I segretari dei due partiti escludono nuovi governi di unità nazionale. Berlusconi: il centrodestra tornerà a guidare l’Italia

L'asse trasversale Fi-Lega-Pd per liquidare le larghe intese. I centristi sognano lo stallo

Enrico Letta e Matteo Salvini liquidano le larghe intese. E Silvio Berlusconi ipoteca il ritorno del centrodestra alla guida dell'Italia: «L'Italia è protagonista oggi in Europa grazie alla credibilità del governo Draghi - nato per nostra iniziativa in un momento di emergenza come espressione di una larga convergenza in Parlamento - e lo sarà domani quando tornerà al governo la nostra coalizione di centrodestra. Un centrodestra che noi abbiamo fondato e voluto, che deve assolutamente essere unito, nonostante le naturali differenze fra le forze politiche che lo compongono. Un centrodestra del quale Forza Italia dev'essere la chiave di volta» commenta il leader di Forza Italia.

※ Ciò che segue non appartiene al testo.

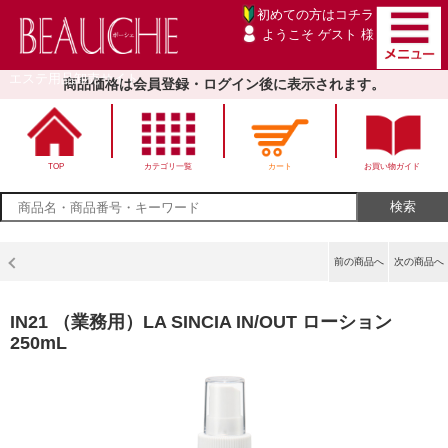
初めての方は
コチラ
ようこそ ゲスト 様
エステ用品卸売サイト
商品価格は会員登録・ログイン後に表示されます。
TOP
カテゴリ一覧
カート
お買い物ガイド
前の商品へ
次の商品へ
IN21 （業務用）LA SINCIA IN/OUT ローション
250mL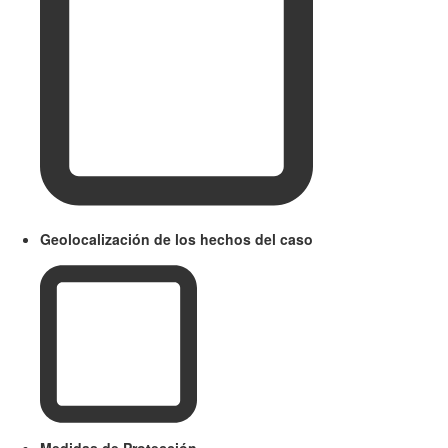
Geolocalización de los hechos del caso
Medidas de Protección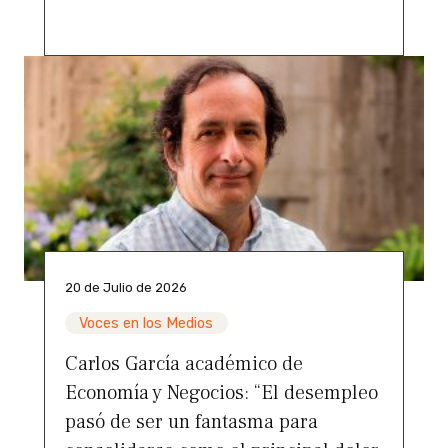
20 de Julio de 2026
Voces en los Medios
Carlos García académico de
Economía y Negocios: “El desempleo
pasó de ser un fantasma para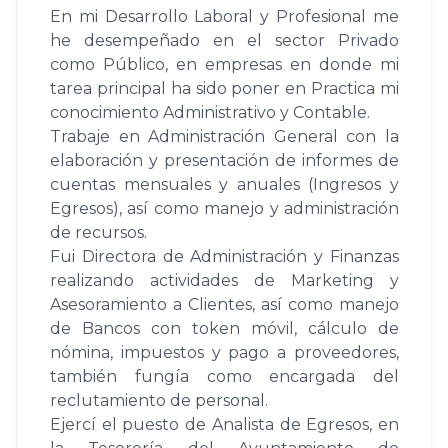
En mi Desarrollo Laboral y Profesional me
he desempeñado en el sector Privado
como Público, en empresas en donde mi
tarea principal ha sido poner en Practica mi
conocimiento Administrativo y Contable.
Trabaje en Administración General con la
elaboración y presentación de informes de
cuentas mensuales y anuales (Ingresos y
Egresos), así como manejo y administración
de recursos.
Fui Directora de Administración y Finanzas
realizando actividades de Marketing y
Asesoramiento a Clientes, así como manejo
de Bancos con token móvil, cálculo de
nómina, impuestos y pago a proveedores,
también fungía como encargada del
reclutamiento de personal.
Ejercí el puesto de Analista de Egresos, en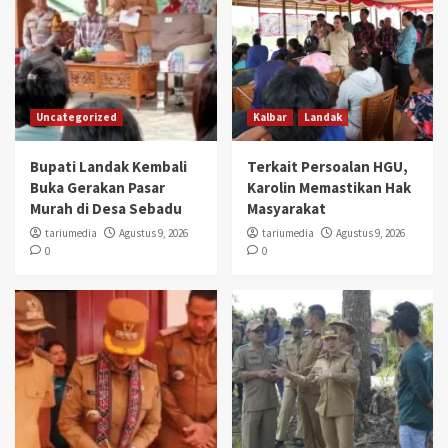
Uncategorized
Kalbar
Landak
Bupati Landak Kembali
Terkait Persoalan HGU,
Buka Gerakan Pasar
Karolin Memastikan Hak
Murah di Desa Sebadu
Masyarakat
tariumedia
Agustus 9, 2026
tariumedia
Agustus 9, 2026
0
0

L'ipotesi di altro governo Draghi o di salute pubblica non è però così remota. Ecco Clemente Mastella, da oltre mezzo secolo sulla cresta dell'onda e pronto a rilanciare la sua battaglia centrista, che fissa già la cornice per arrivare alle larghe intese: «Se il centro si unifica e sta sulle sue posizioni nessuna delle due coalizioni vince. Questo bipolarismo ormai è storto, sbilenco, non regge più e nessuno vince al Senato. Questa meccanica elettorale farabutta non consente ad alcuni partiti di esserci ed alla gente di esprimersi veramente» avverte da Napoli dove apre i lavori della sua creatura «Noi di Centro». È una chiamata alle armi per i moderati: una mossa per neutralizzare la vittoria di uno dei poli e favorire la riconferma di Draghi a Palazzo Chigi. Scenario che Matteo Renzi, lo Special One dei giochi di Palazzo, non scarta: «Quella di un Draghi che succede a Draghi non è un'ipotesi da escludere, ma manca un anno e parlarne ora è tempo perso. Le evoluzioni della politica sono troppo rapide. Ora concentriamoci sulle cose da fare, poi da ottobre-novembre inizieremo ad entrare nel vivo e vedremo chi avrà più filo da tessere». Per Letta e Salvini il Draghi bis non è un'ipotesi da tenere sul tavolo per il futuro. «Il governo delle larghe intese termina con questo Parlamento, dopo le prossime elezioni politiche saranno i cittadini a decidere la maggioranza e noi puntiamo ad avere la maggioranza di centrosinistra che posa governare il Paese secondo un progetto riformatore e progressista» spiega il leader Pd.

Il segretario del Carroccio è invece già al lavoro per la squadra di ministri del futuro governo di centrodestra: «Sto già lavorando a una squadra di centrodestra che riprenda per mano questo Paese. Abbiamo accettato questi mesi di sacrificio per il paese. Però stare al governo con qualcuno che ti insulta tutti i giorni, che pensa a una tassa patrimoniale, che vuole aumentare le tasse sulla casa, che parla di ius soli e ddl Zan e di temi da marziani come la legge elettorale, quando oggi le emergenze in Italia sono pace e lavoro. Quando Mattarella ci ha chiesto, per il bene del Paese, di metterci insieme e di portare l'Italia fuori dalla pandemia, abbiamo detto obbediscoperché non siamo abituati a scappare».

Per Carlo Calenda, leader di Azione, le parole di Letta e Salvini sono balle: «Dicevano la stessa cosa prima di questa legislatura». La sensazione è che il passo in avanti di Salvini e Letta sia una mossa per compattare i propri elettori. L'attuale sistema elettorale non garantisce maggioranze certe in Parlamento. Si rischia una polarizzazione del voto, con la vittoria netta del centrodestra al Nord e al centro mentre al Sud Pd e M5S reggono: una balcanizzazione parlamentare che imporrebbe la permanenza di Draghi a Palazzo Chigi.